Here's a number worth sitting with: according to Gartner's 2023 data, the average B2B organization uses roughly 42% of its martech stack capabilities. The rest — 58% of what you're licensing — collects dust. Forrester pegged the annual waste at $2.3 million per enterprise suite in 2024. And yet, 78% of marketing leaders report their investments fail to deliver ROI.
The instinct is to blame the tools. Wrong target.
The Activation Gap Nobody Talks About
Scott Houchin, CMO at eClerx, calls it the "activation gap" — the structural disconnect between generating insights and actually executing on them. His argument is that the problem isn't technical. It's architectural. Workflows don't connect. Data sits in one system, analytics in another, execution in a third. Insights get generated, then die in a slide deck.
"Without the right architecture to connect data, analytics, and execution, even the best intelligence will not drive meaningful impact," Houchin said.
That framing matters because it reorients the diagnostic. Most teams, when pipeline stalls or CAC climbs, reach for a new tool. A better intent data provider. A shinier ABM platform. But 23% of martech tools are already purchased as shadow IT — bought outside the official stack because native capabilities fell short. Adding another tool to a disconnected architecture just widens the gap.
68% Say the Stack Slows Them Down
The damage shows up as lost speed. Sixty-eight percent of marketing leaders say their current technology stack actively inhibits their ability to respond to market changes. That's not underperformance. That's the stack working against you.
Consider the implementation math. Gartner data cited in recent industry research shows monolithic platform deployments average 127 days. Composable architectures? Twenty-three days. That's a 5.5x difference in time-to-market — and in B2B, where buying cycles already stretch, losing four months to implementation is losing pipeline.
Composable stacks also showed 47% higher marketing ROI and 3.2x faster time-to-market versus monolithic counterparts. One technology company that unbundled its stack reported a 156% increase in MQLs, a 43% decrease in cost per acquisition, and campaign deployment times dropping from six weeks to nine days. Platform costs fell 31% despite running more tools.

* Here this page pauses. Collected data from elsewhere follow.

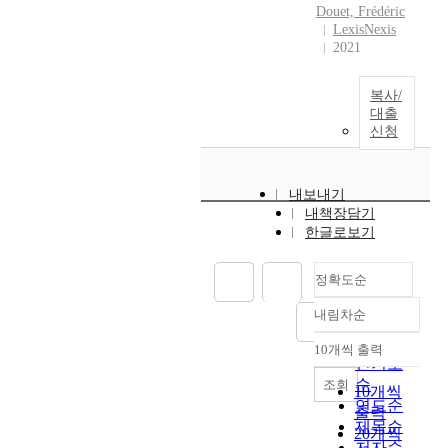
Douet, Frédéric
LexisNexis
2021
복사/
대출
신청
내보내기
내책장담기
한글로보기
정확도순
내림차순
정확도
순
10개씩 출력
내림차순
인기도
순
조회
10개씩
연도순
출력
제목순
20개씩
저자순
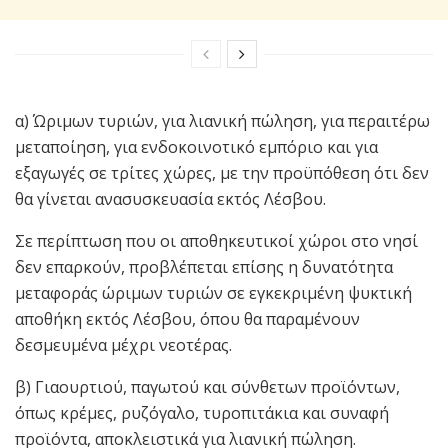
α) Ώριμων τυριών, για λιανική πώληση, για περαιτέρω
μεταποίηση, για ενδοκοινοτικό εμπόριο και για
εξαγωγές σε τρίτες χώρες, με την προϋπόθεση ότι δεν
θα γίνεται ανασυσκευασία εκτός Λέσβου.
Σε περίπτωση που οι αποθηκευτικοί χώροι στο νησί
δεν επαρκούν, προβλέπεται επίσης η δυνατότητα
μεταφοράς ώριμων τυριών σε εγκεκριμένη ψυκτική
αποθήκη εκτός Λέσβου, όπου θα παραμένουν
δεσμευμένα μέχρι νεοτέρας.
β) Γιαουρτιού, παγωτού και σύνθετων προϊόντων,
όπως κρέμες, ρυζόγαλο, τυροπιτάκια και συναφή
προϊόντα, αποκλειστικά για λιανική πώληση.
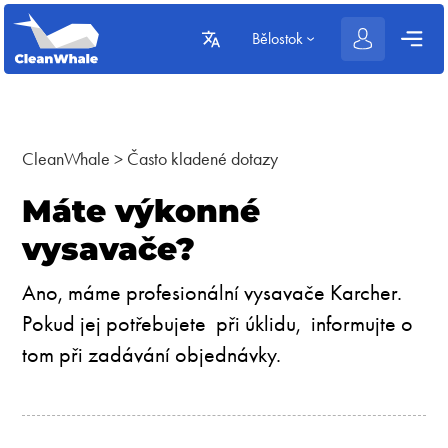
Bělostok
CleanWhale
>
Často kladené dotazy
Máte výkonné
vysavače?
Ano, máme profesionální vysavače Karcher.
Pokud jej potřebujete při úklidu, informujte o
tom při zadávání objednávky.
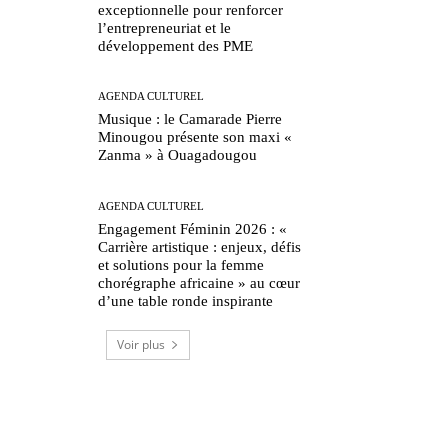
exceptionnelle pour renforcer
l’entrepreneuriat et le
développement des PME
AGENDA CULTUREL
Musique : le Camarade Pierre
Minougou présente son maxi «
Zanma » à Ouagadougou
AGENDA CULTUREL
Engagement Féminin 2026 : «
Carrière artistique : enjeux, défis
et solutions pour la femme
chorégraphe africaine » au cœur
d’une table ronde inspirante
Voir plus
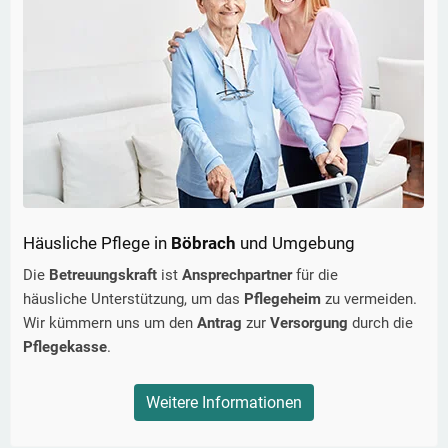
Häusliche Pflege in
Böbrach
und Umgebung
Die
Betreuungskraft
ist
Ansprechpartner
für die
häusliche Unterstützung, um das
Pflegeheim
zu vermeiden.
Wir kümmern uns um den
Antrag
zur
Versorgung
durch die
Pflegekasse
.
Weitere Informationen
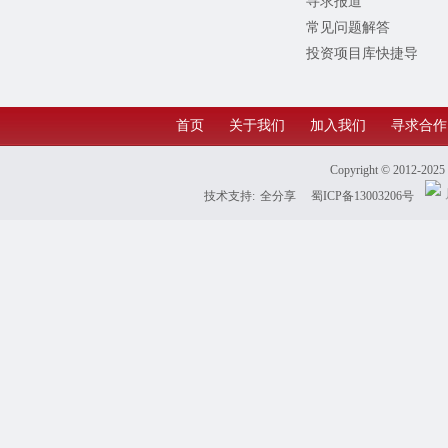
寻求报道
常见问题解答
投资项目库快捷导
航
首页
关于我们
加入我们
寻求合作
Copyright © 2012-202
技术支持:
全分享
蜀ICP备13003206号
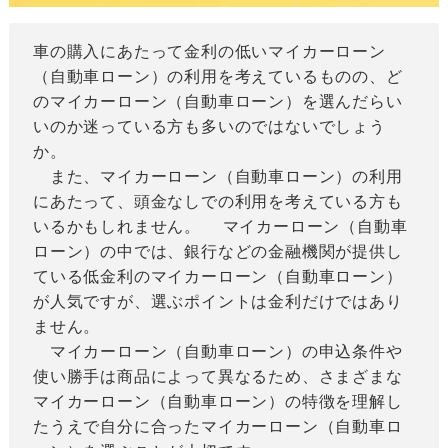
車の購入にあたって金利の低いマイカーローン
（自動車ローン）の利用を考えているものの、ど
のマイカーローン（自動車ローン）を選んだらい
いのか迷っている方も多いのではないでしょう
か。
また、マイカーローン（自動車ローン）の利用
にあたって、頭金なしでの利用を考えている方も
いるかもしれません。 マイカーローン（自動車
ローン）の中では、銀行などの金融機関が提供し
ている低金利のマイカーローン（自動車ローン）
が人気ですが、選ぶポイントは金利だけではあり
ません。
マイカーローン（自動車ローン）の申込条件や
使い勝手は商品によって異なるため、さまざまな
マイカーローン（自動車ローン）の特徴を理解し
たうえで自分に合ったマイカーローン（自動車ロ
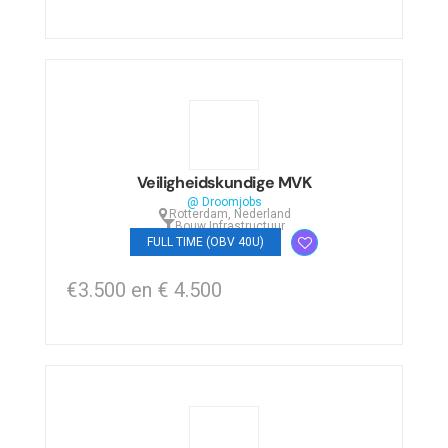
Veiligheidskundige MVK
@ Droomjobs
Rotterdam, Nederland
Bouw
,
Infrastructuur
FULL TIME (OBV 40U)
€3.500 en € 4.500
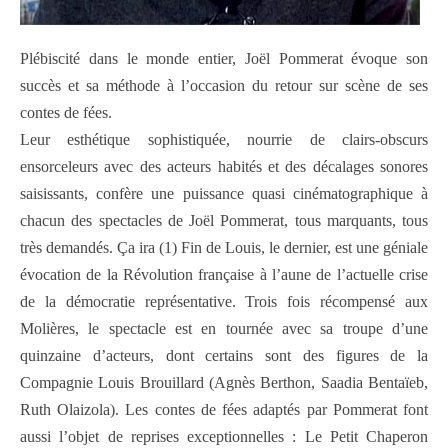
Plébiscité dans le monde entier, Joël Pommerat évoque son
succès et sa méthode à l’occasion du retour sur scène de ses
contes de fées.
Leur esthétique sophistiquée, nourrie de clairs-obscurs
ensorceleurs avec des acteurs habités et des décalages sonores
saisissants, confère une puissance quasi cinématographique à
chacun des spectacles de Joël Pommerat, tous marquants, tous
très demandés. Ça ira (1) Fin de Louis, le dernier, est une géniale
évocation de la Révolution française à l’aune de l’actuelle crise
de la démocratie représentative. Trois fois récompensé aux
Molières, le spectacle est en tournée avec sa troupe d’une
quinzaine d’acteurs, dont certains sont des figures de la
Compagnie Louis Brouillard (Agnès Berthon, Saadia Bentaïeb,
Ruth Olaizola). Les contes de fées adaptés par Pommerat font
aussi l’objet de reprises exceptionnelles : Le Petit Chaperon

But composable isn't a magic word. Unbundling without strong data foundations and governed workflows just recreates fragmentation in a different shape. The architecture has to connect data, analytics, and execution into a single operating layer. Otherwise you've traded one mess for a more expensive one.
AI Makes the Gap Worse Before It Makes It Better
Houchin's take on AI is refreshingly unsentimental. AI accelerates insight generation — more signals, faster pattern recognition, better scoring models. Great. But if those insights aren't embedded into day-to-day workflows, AI just increases the volume of intelligence nobody acts on.
His recommendation: automate research, CRM updates, and follow-up sequencing. Preserve human judgment for relationship work and strategic decisions. The failure mode with AI isn't that it doesn't work; it's that teams bolt it onto broken processes and wonder why nothing changed.
A financial services firm cited in recent case studies got this right. They achieved 89% feature utilization across their stack, ran martech costs 40% lower than peers, and integrated four new AI tools in six months without disruption. The difference wasn't the AI. It was the operating model underneath.
The Diagnostic Before the Fix
Houchin advocates for a martech maturity scorecard focused on "activation architecture" — mapping where insights get generated, where they stall, and where execution breaks down. The goal isn't stack consolidation for its own sake. It's identifying the specific bottlenecks between knowing and doing.
For ops leaders, the compliance angle matters too. All-in-one platforms required vendor intervention for compliance issues 71% of the time versus 34% for composable architectures. One enterprise manufacturer navigated data privacy across 14 jurisdictions without a single vendor escalation after unbundling, while improving attribution accuracy from 42% to 81%.
The practical starting point: audit utilization before budget. If only 33% to 42% of your stack capabilities are in use, the constraint isn't spend. It's adoption, workflow design, and data connectivity. Fix the architecture, and the tools you already own start earning their keep.
Martech budgets will keep climbing. The question that separates the 22% who see ROI from the 78% who don't isn't "what should we buy next?" It's whether insights reach execution before they expire. Houchin's activation gap is a measurement problem dressed as a technology problem — and measurement problems, at least, have answers.